What you return should be the exact lines from the one with "gemeinsam mit der Berliner Datatrain GmbH den" to the end of the records below, both included, and no pictures.

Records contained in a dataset
______

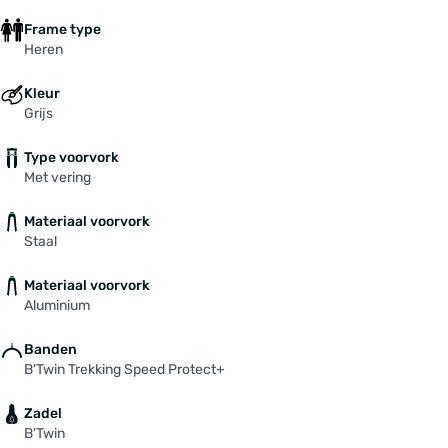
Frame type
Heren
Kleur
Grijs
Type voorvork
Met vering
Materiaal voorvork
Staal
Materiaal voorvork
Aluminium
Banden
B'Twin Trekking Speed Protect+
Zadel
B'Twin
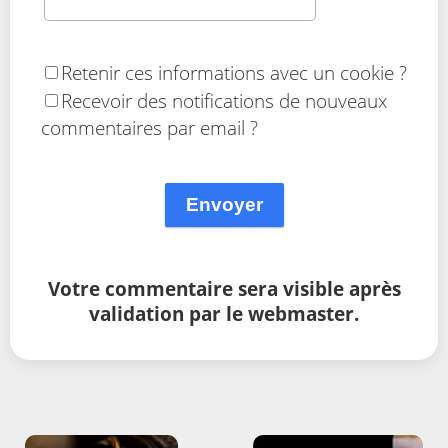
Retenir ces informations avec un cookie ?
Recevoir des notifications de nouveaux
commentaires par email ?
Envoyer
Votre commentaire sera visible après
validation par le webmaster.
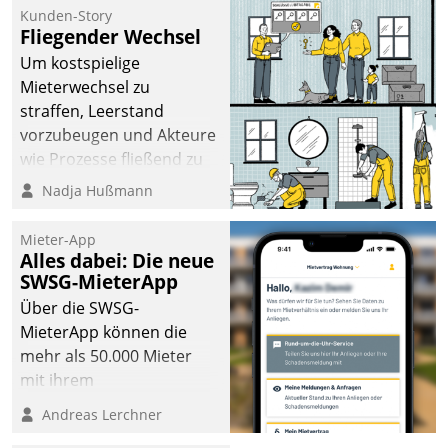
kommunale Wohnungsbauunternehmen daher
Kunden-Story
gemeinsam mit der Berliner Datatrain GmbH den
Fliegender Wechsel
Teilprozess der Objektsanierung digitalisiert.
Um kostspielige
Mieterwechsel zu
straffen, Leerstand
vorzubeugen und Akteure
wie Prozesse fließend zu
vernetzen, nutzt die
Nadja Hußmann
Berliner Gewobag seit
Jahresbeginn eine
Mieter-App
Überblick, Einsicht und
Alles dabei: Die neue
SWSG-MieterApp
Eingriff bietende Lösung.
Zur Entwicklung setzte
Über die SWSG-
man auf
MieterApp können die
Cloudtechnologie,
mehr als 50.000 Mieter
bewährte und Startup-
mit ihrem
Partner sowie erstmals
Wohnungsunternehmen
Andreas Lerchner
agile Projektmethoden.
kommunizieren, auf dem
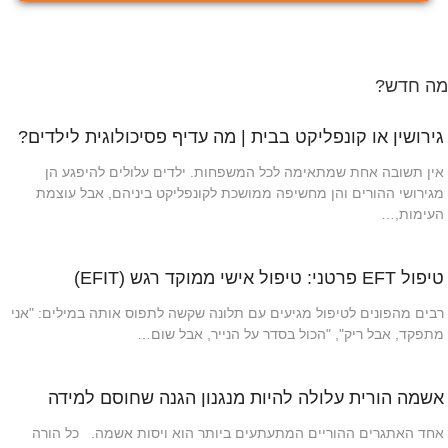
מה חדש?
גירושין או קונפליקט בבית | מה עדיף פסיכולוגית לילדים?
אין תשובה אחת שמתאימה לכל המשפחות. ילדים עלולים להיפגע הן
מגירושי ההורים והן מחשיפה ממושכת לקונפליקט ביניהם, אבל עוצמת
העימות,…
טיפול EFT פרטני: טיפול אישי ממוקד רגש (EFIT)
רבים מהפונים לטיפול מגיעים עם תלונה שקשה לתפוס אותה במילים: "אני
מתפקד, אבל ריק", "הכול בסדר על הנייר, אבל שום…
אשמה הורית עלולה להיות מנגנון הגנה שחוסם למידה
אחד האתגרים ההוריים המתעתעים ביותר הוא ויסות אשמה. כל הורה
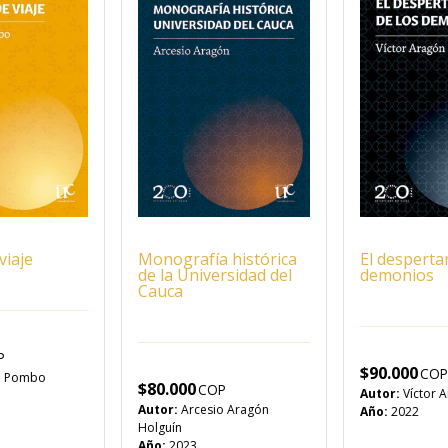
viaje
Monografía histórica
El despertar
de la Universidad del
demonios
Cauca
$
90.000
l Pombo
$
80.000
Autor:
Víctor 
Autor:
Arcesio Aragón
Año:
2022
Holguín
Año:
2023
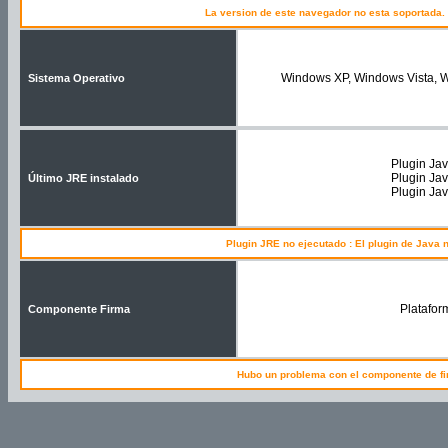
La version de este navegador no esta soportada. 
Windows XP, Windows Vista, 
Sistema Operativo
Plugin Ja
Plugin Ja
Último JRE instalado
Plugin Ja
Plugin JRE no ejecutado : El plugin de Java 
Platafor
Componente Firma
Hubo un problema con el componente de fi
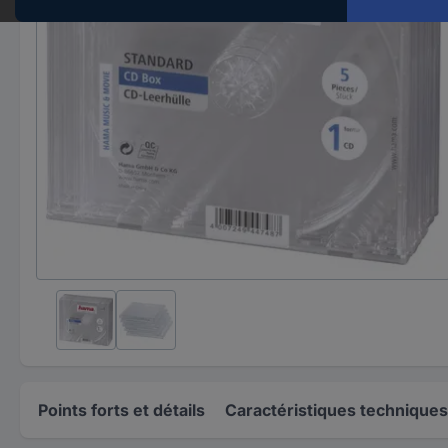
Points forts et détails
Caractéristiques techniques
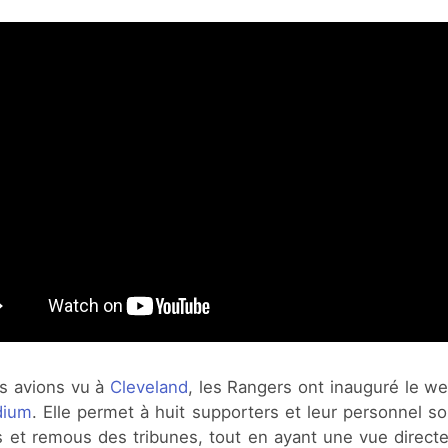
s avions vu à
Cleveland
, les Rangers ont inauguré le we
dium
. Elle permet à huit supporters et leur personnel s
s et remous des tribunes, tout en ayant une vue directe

______

# Your response
gemeinsam mit der Berliner Datatrain GmbH den
Fliegender Wechsel
Teilprozess der Objektsanierung digitalisiert.
Um kostspielige
Mieterwechsel zu
straffen, Leerstand
vorzubeugen und Akteure
wie Prozesse fließend zu
vernetzen, nutzt die
Nadja Hußmann
Berliner Gewobag seit
Jahresbeginn eine
Mieter-App
Überblick, Einsicht und
Alles dabei: Die neue
SWSG-MieterApp
Eingriff bietende Lösung.
Zur Entwicklung setzte
Über die SWSG-
man auf
MieterApp können die
Cloudtechnologie,
mehr als 50.000 Mieter
bewährte und Startup-
mit ihrem
Partner sowie erstmals
Wohnungsunternehmen
Andreas Lerchner
agile Projektmethoden.
kommunizieren, auf dem
מה חדש?
גירושין או קונפליקט בבית | מה עדיף פסיכולוגית לילדים?
אין תשובה אחת שמתאימה לכל המשפחות. ילדים עלולים להיפגע הן
מגירושי ההורים והן מחשיפה ממושכת לקונפליקט ביניהם, אבל עוצמת
העימות,…
טיפול EFT פרטני: טיפול אישי ממוקד רגש (EFIT)
רבים מהפונים לטיפול מגיעים עם תלונה שקשה לתפוס אותה במילים: "אני
מתפקד, אבל ריק", "הכול בסדר על הנייר, אבל שום…
אשמה הורית עלולה להיות מנגנון הגנה שחוסם למידה
אחד האתגרים ההוריים המתעתעים ביותר הוא ויסות אשמה. כל הורה
viaje
Monografía histórica
El despertar
de la Universidad del
demonios
Cauca
$
90.000
l Pombo
$
80.000
Autor:
Víctor 
Autor:
Arcesio Aragón
Año:
2022
Holguín
Año:
2023
La version de este navegador no esta soportada. 
Windows XP, Windows Vista, 
Sistema Operativo
Plugin Ja
Plugin Ja
Último JRE instalado
Plugin Ja
Plugin JRE no ejecutado : El plugin de Java 
Platafor
Componente Firma
Hubo un problema con el componente de fi
Points forts et détails
Caractéristiques techniques
s avions vu à
Cleveland
, les Rangers ont inauguré le we
dium
. Elle permet à huit supporters et leur personnel s
s et remous des tribunes, tout en ayant une vue directe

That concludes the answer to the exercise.